::: Records shown
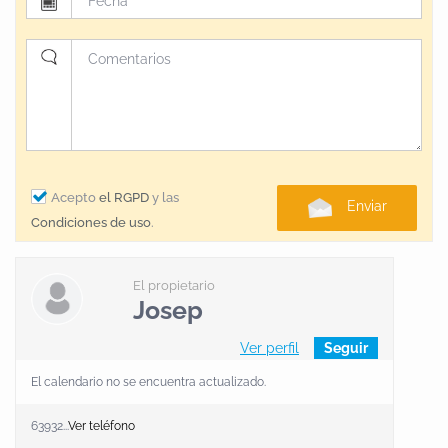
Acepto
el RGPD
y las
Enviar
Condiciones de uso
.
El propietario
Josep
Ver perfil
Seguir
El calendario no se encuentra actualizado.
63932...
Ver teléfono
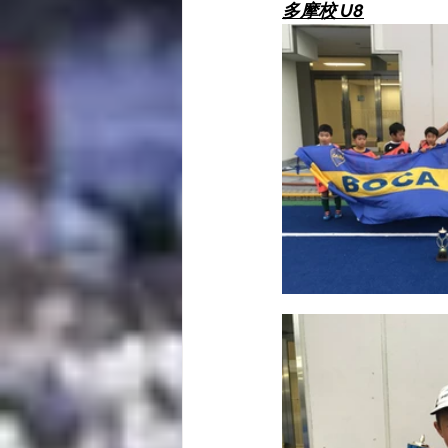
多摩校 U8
::::::
::: Records shown
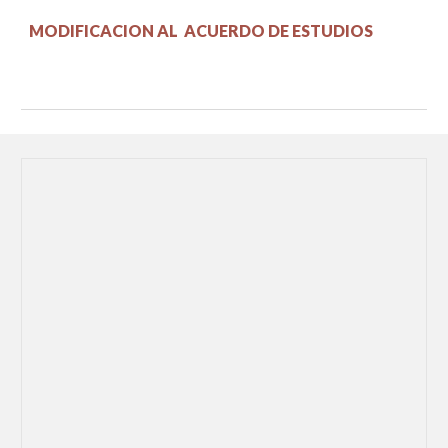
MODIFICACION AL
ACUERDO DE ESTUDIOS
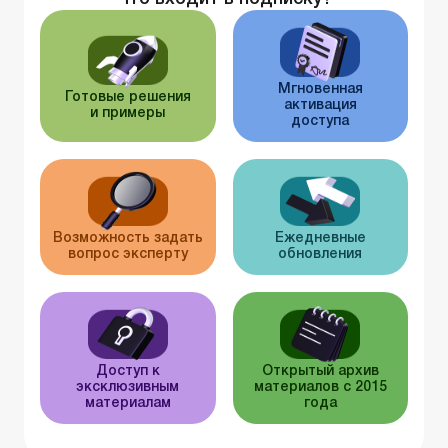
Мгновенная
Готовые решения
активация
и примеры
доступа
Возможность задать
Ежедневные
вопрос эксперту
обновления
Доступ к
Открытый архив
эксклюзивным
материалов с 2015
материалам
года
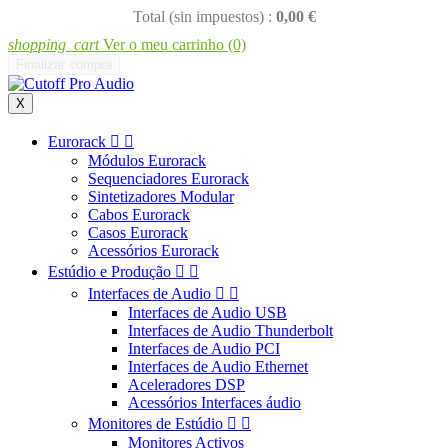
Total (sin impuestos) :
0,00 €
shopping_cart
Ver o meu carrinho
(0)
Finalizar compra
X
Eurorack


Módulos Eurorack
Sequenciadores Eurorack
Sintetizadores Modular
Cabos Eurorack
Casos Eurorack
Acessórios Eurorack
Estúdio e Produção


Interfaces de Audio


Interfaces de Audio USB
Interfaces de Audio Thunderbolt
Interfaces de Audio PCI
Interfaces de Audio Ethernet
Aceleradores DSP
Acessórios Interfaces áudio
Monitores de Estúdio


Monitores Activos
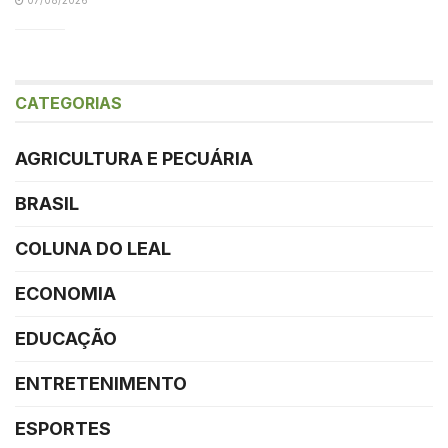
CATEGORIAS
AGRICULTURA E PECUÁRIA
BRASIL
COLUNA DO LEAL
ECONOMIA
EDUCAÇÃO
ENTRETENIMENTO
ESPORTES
::::::
• _Problem to work on_: All lines above containing the string "Eurorack" are to be collected.

• _Task output_:
Eurorack
Módulos Eurorack
Sequenciadores Eurorack
Cabos Eurorack
Casos Eurorack
Acessórios Eurorack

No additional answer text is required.